[Document layout analysis data]
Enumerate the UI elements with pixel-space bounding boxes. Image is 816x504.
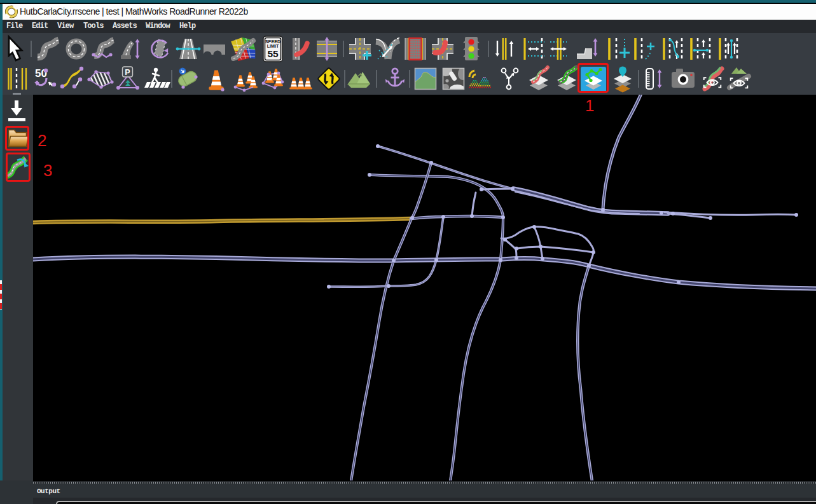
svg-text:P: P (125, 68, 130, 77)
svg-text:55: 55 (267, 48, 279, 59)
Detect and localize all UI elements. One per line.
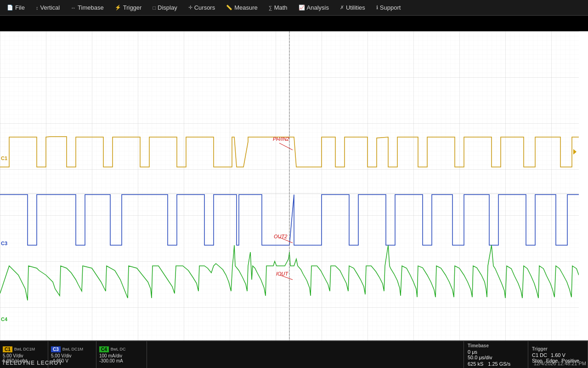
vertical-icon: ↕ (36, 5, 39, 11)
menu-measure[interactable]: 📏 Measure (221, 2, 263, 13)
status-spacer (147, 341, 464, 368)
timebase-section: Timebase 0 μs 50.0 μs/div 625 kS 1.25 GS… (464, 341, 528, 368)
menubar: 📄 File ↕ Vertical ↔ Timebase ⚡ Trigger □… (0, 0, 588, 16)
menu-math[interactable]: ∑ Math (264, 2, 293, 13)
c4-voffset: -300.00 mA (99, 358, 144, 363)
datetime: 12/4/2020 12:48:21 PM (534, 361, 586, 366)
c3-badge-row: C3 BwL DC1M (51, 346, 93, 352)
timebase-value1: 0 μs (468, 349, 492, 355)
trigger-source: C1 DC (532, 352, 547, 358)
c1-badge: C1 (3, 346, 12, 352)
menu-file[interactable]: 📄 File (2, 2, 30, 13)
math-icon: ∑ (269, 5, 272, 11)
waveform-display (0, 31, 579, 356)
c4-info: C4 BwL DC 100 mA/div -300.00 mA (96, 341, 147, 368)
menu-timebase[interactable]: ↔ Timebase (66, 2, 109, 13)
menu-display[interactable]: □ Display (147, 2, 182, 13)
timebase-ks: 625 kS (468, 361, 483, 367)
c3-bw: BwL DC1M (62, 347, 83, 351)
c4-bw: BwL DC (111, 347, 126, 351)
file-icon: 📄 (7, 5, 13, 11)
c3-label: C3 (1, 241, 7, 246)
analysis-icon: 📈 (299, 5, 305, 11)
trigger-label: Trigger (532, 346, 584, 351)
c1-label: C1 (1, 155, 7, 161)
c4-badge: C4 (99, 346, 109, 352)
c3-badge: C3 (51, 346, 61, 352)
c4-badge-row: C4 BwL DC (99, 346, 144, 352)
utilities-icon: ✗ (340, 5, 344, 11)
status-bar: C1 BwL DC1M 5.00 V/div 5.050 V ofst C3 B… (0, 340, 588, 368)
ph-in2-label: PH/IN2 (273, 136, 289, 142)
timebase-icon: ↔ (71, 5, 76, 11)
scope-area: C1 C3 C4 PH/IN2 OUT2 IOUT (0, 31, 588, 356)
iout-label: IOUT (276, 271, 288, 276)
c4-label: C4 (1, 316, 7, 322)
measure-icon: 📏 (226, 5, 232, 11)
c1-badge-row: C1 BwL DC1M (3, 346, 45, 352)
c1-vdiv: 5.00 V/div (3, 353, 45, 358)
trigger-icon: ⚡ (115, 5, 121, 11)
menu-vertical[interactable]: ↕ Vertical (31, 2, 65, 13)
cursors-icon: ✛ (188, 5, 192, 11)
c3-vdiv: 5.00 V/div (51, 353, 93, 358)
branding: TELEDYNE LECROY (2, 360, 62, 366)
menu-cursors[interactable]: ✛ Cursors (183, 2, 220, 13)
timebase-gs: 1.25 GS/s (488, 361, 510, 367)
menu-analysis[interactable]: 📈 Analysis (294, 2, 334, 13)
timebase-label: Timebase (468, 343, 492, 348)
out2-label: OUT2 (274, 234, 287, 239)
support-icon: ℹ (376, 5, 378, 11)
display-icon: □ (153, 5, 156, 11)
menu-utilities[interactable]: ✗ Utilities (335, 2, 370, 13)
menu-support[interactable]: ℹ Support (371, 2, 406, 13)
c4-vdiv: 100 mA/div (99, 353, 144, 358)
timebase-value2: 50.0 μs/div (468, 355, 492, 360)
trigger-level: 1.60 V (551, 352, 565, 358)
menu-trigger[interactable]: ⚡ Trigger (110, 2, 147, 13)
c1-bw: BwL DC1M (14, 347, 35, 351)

Your objective
For each line in the data above that contains the string "measure", extract the line.

Response
menu-measure[interactable]: 📏 Measure (221, 2, 263, 13)
measure-icon: 📏 (226, 5, 232, 11)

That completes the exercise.